This semester, the Economics Department is screening a series of movies with themes related to Economics. Films are open to both students and faculty. All films will be screened in Chafee 275 at 6:00pm. Below is a tentative schedule of the films.
Sept.19, Moneyball, directed by Bennett Miller, starring Brad Pitt, Jonah Hill
Oakland A’s general manager Billy Beane’s successful attempt to assemble a baseball team on a lean budget by employing computer-generated statistical analysis to acquire new players. The A’s are good again this year!
October 3, The Young Karl Marx, directed by Raoul Peck, in English and German with English sub-titles.
26 year-old Karl Marx embarks with his wife, Jenny, on the road to exile. In 1844 Paris, he meets Friedrich Engels, an industrialist’s son, who investigated the horrid conditions of the British working-class. Together, between censorship, police repression, and political upheavals, they grapple for leadership of the labor movement. A buddy movie about communism!
November 7, The Insider, directed by Michael Mann, starring Russell Crowe and Al Pacino
A research chemist comes under personal and professional attack when he decides to appear in a “60 Minutes” expose on Big Tobacco. Neither the tobacco companies nor the corporate media want the truth out. The Insider is an intense story of personal integrity and risk.
November 28, The Big Short, directed by Adam Mackay, starring Steve Carell, Ryan Gosling, Christian Bale.

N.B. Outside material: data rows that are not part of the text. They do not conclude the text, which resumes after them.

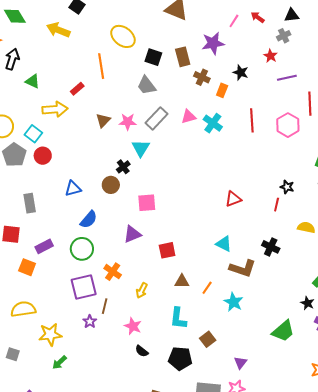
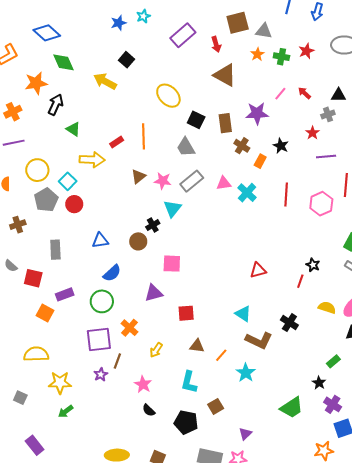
orange line: (101, 66) -> (143, 136), moved

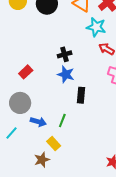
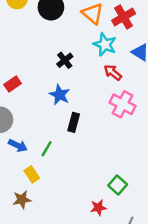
black cross: (65, 54) -> (65, 60), moved, turned -32
brown star: (42, 160) -> (22, 200), moved

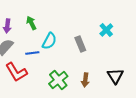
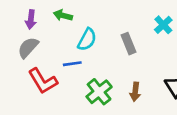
green arrow: (31, 23) -> (63, 15), turned -48
blue line: (32, 53) -> (72, 64), moved

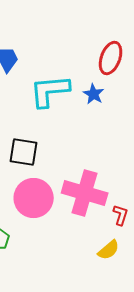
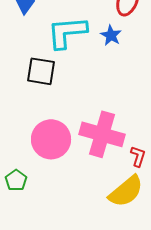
black square: (24, 152) -> (41, 71), moved
yellow semicircle: (109, 250) -> (126, 191), size x1.6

Based on the book by Michael Lewis, the true story of a handful of investors who bet against the US mortgage market in 2006-7. They discovered that the US mortgage backed securities market was a bubble about to burst, and they invested accordingly. What they didn’t initially know was how structurally flawed the MBS system was, the level of corruption in the market…and the impact on the average person when the bubble burst.